Haddock asks the government to consider whether professionals should be required to have liability insurance (Recommendation #19) and/or whether they should be liable if they cause harm (Recommendation #20), but the report has only a brief discussion of these two important points.

Compliance and enforcement

Professional reliance also assumes that there will be consequences for violating the law (Haddock notes that it has been “portrayed as a ‘pillar’ of professional reliance.”) Unfortunately, in recent years BC has had a very low level of enforcement activity against industrial players.

BC’s Ombudsperson has emphasized that non-compliance by professionals charged with protecting fish habitat is one of the major problems with the province’s professional reliance-based Riparian Areas Regulation.

Haddock calls for government audits of professionals.

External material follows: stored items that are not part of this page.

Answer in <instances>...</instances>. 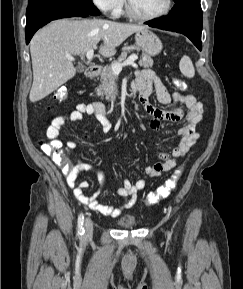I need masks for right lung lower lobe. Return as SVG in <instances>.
Masks as SVG:
<instances>
[{
	"label": "right lung lower lobe",
	"instance_id": "obj_1",
	"mask_svg": "<svg viewBox=\"0 0 243 289\" xmlns=\"http://www.w3.org/2000/svg\"><path fill=\"white\" fill-rule=\"evenodd\" d=\"M98 15L91 0H29L26 12V44L34 33L52 20Z\"/></svg>",
	"mask_w": 243,
	"mask_h": 289
}]
</instances>
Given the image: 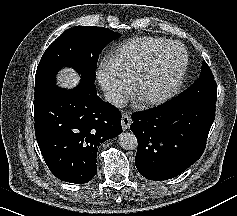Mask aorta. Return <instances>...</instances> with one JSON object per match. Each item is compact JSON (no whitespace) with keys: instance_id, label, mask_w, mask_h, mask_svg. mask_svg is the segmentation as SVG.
Listing matches in <instances>:
<instances>
[{"instance_id":"aorta-1","label":"aorta","mask_w":237,"mask_h":216,"mask_svg":"<svg viewBox=\"0 0 237 216\" xmlns=\"http://www.w3.org/2000/svg\"><path fill=\"white\" fill-rule=\"evenodd\" d=\"M118 141L124 150H135L138 147V140L133 132H122L118 136Z\"/></svg>"}]
</instances>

These would include auditing their work for compliance with legal requirements, but Haddock emphasizes that the audits should be broader, and “address the substantive content and quality of professional work.”

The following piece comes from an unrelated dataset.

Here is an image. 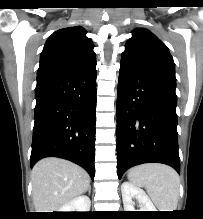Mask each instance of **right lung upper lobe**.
<instances>
[{"label": "right lung upper lobe", "instance_id": "right-lung-upper-lobe-1", "mask_svg": "<svg viewBox=\"0 0 203 219\" xmlns=\"http://www.w3.org/2000/svg\"><path fill=\"white\" fill-rule=\"evenodd\" d=\"M81 26L54 32L41 53L38 73L60 68L89 66L96 62L92 41Z\"/></svg>", "mask_w": 203, "mask_h": 219}]
</instances>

In his specific, but brief, discussion of compliance and enforcement, Haddock suggests that “Compliance and Enforcement may warrant a separate review.” He recommends that enforcement capacity issues be addressed, and that more efficient approaches to enforcement might be “considered”, but key questions are largely left for a possible future review.

 

Missing from the report

Despite the amount of work that has gone into Haddock’s review, there are a number of key issues that in our view Haddock’s report addresses inadequately. If his recommendations are fully implemented, it may be that the issues we list here become less of a problem.

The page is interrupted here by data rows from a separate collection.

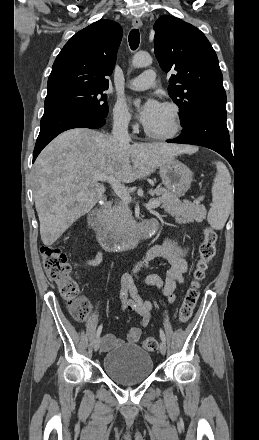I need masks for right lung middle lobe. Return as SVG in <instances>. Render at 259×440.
Masks as SVG:
<instances>
[{"mask_svg":"<svg viewBox=\"0 0 259 440\" xmlns=\"http://www.w3.org/2000/svg\"><path fill=\"white\" fill-rule=\"evenodd\" d=\"M106 89L70 88L47 94L45 111L79 110L105 118L108 114Z\"/></svg>","mask_w":259,"mask_h":440,"instance_id":"1","label":"right lung middle lobe"}]
</instances>
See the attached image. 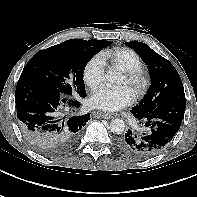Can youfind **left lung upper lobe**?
<instances>
[{"label":"left lung upper lobe","mask_w":197,"mask_h":197,"mask_svg":"<svg viewBox=\"0 0 197 197\" xmlns=\"http://www.w3.org/2000/svg\"><path fill=\"white\" fill-rule=\"evenodd\" d=\"M143 59L148 67L151 85L144 98L132 108L135 113L146 114L164 102L185 100L181 78L174 66L147 44L126 42Z\"/></svg>","instance_id":"left-lung-upper-lobe-1"}]
</instances>
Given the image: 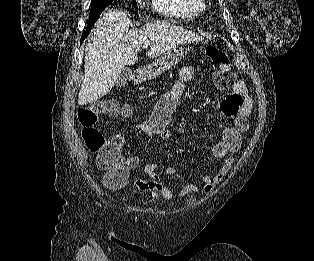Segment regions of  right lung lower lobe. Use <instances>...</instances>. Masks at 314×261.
Instances as JSON below:
<instances>
[{
  "mask_svg": "<svg viewBox=\"0 0 314 261\" xmlns=\"http://www.w3.org/2000/svg\"><path fill=\"white\" fill-rule=\"evenodd\" d=\"M93 25H88L86 31L82 33L81 42L87 37V35L90 33L91 28Z\"/></svg>",
  "mask_w": 314,
  "mask_h": 261,
  "instance_id": "98d812e1",
  "label": "right lung lower lobe"
}]
</instances>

Nonetheless, we would have liked to see more discussion of:

  • Inherent conflict of interest – While Haddock does provide some recommendations related to conflict of interest, he never really grapples with the inherent conflict involved in a privately hired and paid professional carrying out a public function. Consequently, it is not entirely clear what is meant by his recommendations related to avoiding conflicts of interest. If being hired by a regulated industrial actor does not create a conflict of interest, then what does Haddock feel amounts to a ”conflict of interest”?
  • Public rights when professionals are involved – By transferring government decisions to private professionals, professional reliance often removes the rights of the public to (a) receive notice of decisions that affect them; (b) be heard about decisions that affect them; (c) request documents related to the decision; and (d) in some cases appeal or challenge decisions that affect them.  While Haddock’s recommendations would put more decisions back in the hands of government, what about those decisions that stay with private professionals?
  • Integrated Pest Management Act – BC’s key law related to pesticide use is a clear example of “regulatory outsourcing,” in that it turns decisions about where and how to apply pesticides on Crown lands entirely over to the company that wishes to do so (with almost no government oversight). By characterising the review as about “professional reliance,” rather than regulatory outsourcing, this Act was arguably excluded from the scope of Mark’s review (since the IPMA does not require the use of professionals). However, the government desperately needs to examine this Act, which raises many of the same issues as those considered in Haddock’s review.

 

Conclusion

Haddock’s review of professional reliance is a welcome and important report that, if implemented, will go some way to restoring public confidence in environmental laws and better protecting public health and the environment.

That being said, there are a number of important recommendations that will require further work by the provincial government, and until those recommendations are fully developed and implemented, there will continue to be problems and challenges with “regulatory outsourcing.”